Ieri, però, il presidente della Camera si è spinto oltre: ha messo il becco nelle faccende dell’altro ramo del Parlamento, dove si trova il disegno di legge sulle intercettazioni. È uno strappo grave nei confronti della prassi costituzionale, secondo cui le due Camere hanno pari dignità e sono autonome l’una dall’altra. Schifani, racconta chi era con lui quando ha letto l’attacco di Fini, non è riuscito a trattenere la rabbia. «Intanto perché il presidente della Camera ha dato giudizi sui lavori del Senato, compiendo un’interferenza pesante», raccontano da palazzo Madama. «E poi, a rendere il suo gesto ancora più grave, c’è il fatto che il Senato non si era ancora pronunciato sul disegno di legge». Le dichiarazioni di Fini, infatti, sono uscite a lavori in corso, e per i senatori della maggioranza sapere che quello che stavano facendo sarebbe stato smontato dal presidente della Camera è stato un oltraggio istituzionale.

A complicare ancora di più i rapporti tra i due presidenti, il fatto che la sortita sia arrivata proprio nel momento in cui Schifani stava tessendo un’opera di mediazione parlamentare con l’opposizione. Un sabotaggio vero e proprio, insomma, anche se i berlusconiani preferiscono definirla «una bomba a orologeria, un’uscita a gamba tesa fatta nel modo peggiore e nel momento peggiore». Nonché «un tradimento», giacché nei giorni scorsi, quando il plenipotenziario del premier Niccolò Ghedini era andato a trattare sulla legge con Fini, costui non gli aveva fatto presagire nulla delle sue intenzioni.
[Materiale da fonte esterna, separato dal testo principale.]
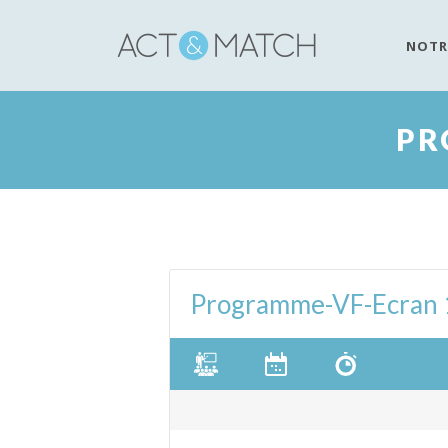
NOTR
PR
Programme-VF-Ecran 1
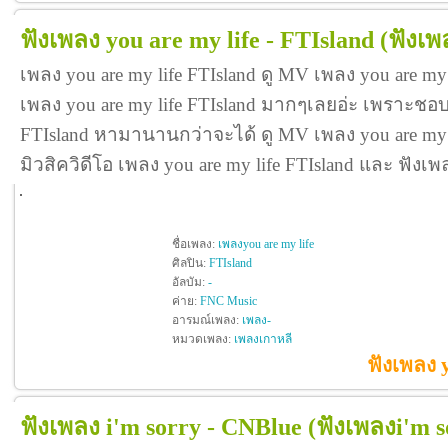
ฟังเพลง you are my life - FTIsland
(ฟังเพ
เพลง you are my life FTIsland ดู MV เพลง you are my
เพลง you are my life FTIsland มากๆเลยอ่ะ เพราะชอบ
FTIsland หามานานกว่าจะได้ ดู MV เพลง you are my life
มิวสิควิดีโอ เพลง you are my life FTIsland และ ฟัง
ชื่อเพลง:
เพลงyou are my life
ศิลปิน:
FTIsland
อัลบัม:
-
ค่าย:
FNC Music
อารมณ์เพลง:
เพลง-
หมวดเพลง:
เพลงเกาหลี
ฟังเพลง 
ฟังเพลง i'm sorry - CNBlue
(ฟังเพลงi'm s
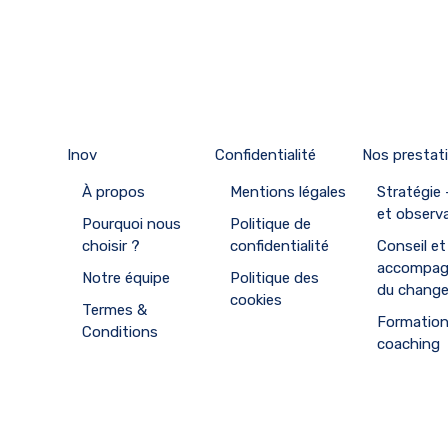
Inov
Confidentialité
Nos prestat
À propos
Mentions légales
Stratégie
et observ
Pourquoi nous
Politique de
choisir ?
confidentialité
Conseil et
accompa
Notre équipe
Politique des
du chang
cookies
Termes &
Formation
Conditions
coaching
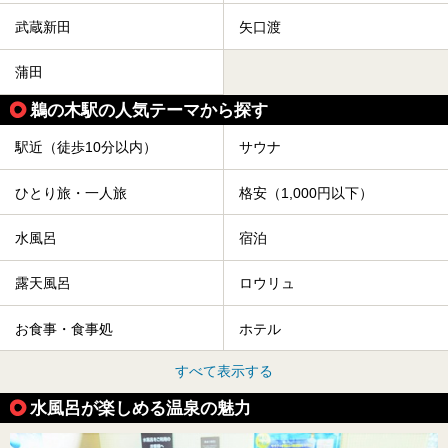
武蔵新田
矢口渡
蒲田
鵜の木駅の人気テーマから探す
駅近（徒歩10分以内）
サウナ
ひとり旅・一人旅
格安（1,000円以下）
水風呂
宿泊
露天風呂
ロウリュ
お食事・食事処
ホテル
すべて表示する
水風呂が楽しめる温泉の魅力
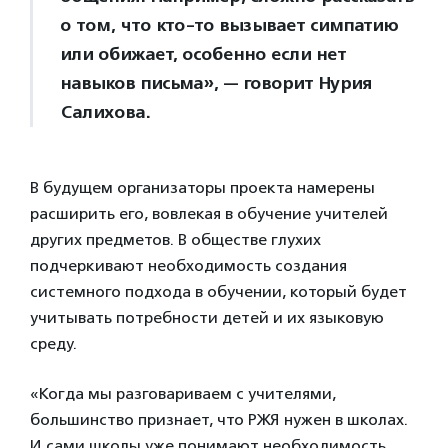
о том, что кто-то вызывает симпатию
или обижает, особенно если нет
навыков письма», — говорит Нурия
Салихова.
В будущем организаторы проекта намерены
расширить его, вовлекая в обучение учителей
других предметов. В обществе глухих
подчеркивают необходимость создания
системного подхода в обучении, который будет
учитывать потребности детей и их языковую
среду.
«Когда мы разговариваем с учителями,
большинство признает, что РЖЯ нужен в школах.
И сами школы уже понимают необходимость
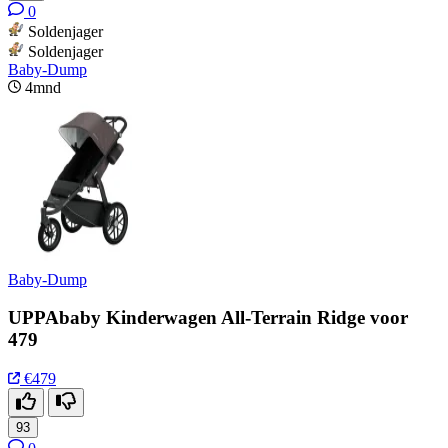
0
Soldenjager
Soldenjager
Baby-Dump
4mnd
Baby-Dump
UPPAbaby Kinderwagen All-Terrain Ridge voor
479
€479
93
Difficile, insomma, dare torto al forzista Gaetano Quagliariello quando chiede a Fini di «superare il conflitto d’interessi che deriva dal suo doppio ruolo». Che non è una richiesta di dimissioni, come piace leggerla al Pd per gettare benzina sul fuoco della maggioranza, ma l’invito a smettere di coprire due ruoli incompatibili. Invito che però Fini, come scriverà oggi il Secolo (e non è che ci fossero dubbi), non ha alcuna intenzione di accettare.

A questo punto, per la rottura del PdL, non è questione di «se», ma di «quando». Berlusconi in questo momento già se la deve vedere con la Lega che chiede l’attuazione immediata del federalismo (auguri), con la speculazione internazionale sulla tenuta dei conti pubblici, con Tremonti che non vuole tagliare le tasse. Tutti temi più importanti, agli occhi degli elettori, della legge sulle intercettazioni, e Fini lo sa benissimo. Per questo, nonostante tutto, alla fine è probabile che uno straccio di accordo tra i due salti fuori. «Ma è chiaro», spiega un forzista vicino al premier, «che ormai con Fini abbiamo passato il punto di non ritorno. Ora è evidente a tutti perché riteniamo incompatibili i suoi due ruoli. Quello che ha appena fatto rappresenta un nuovo passo, decisivo, verso il divorzio».

© Libero. Pubblicato il 1 giugno 2010.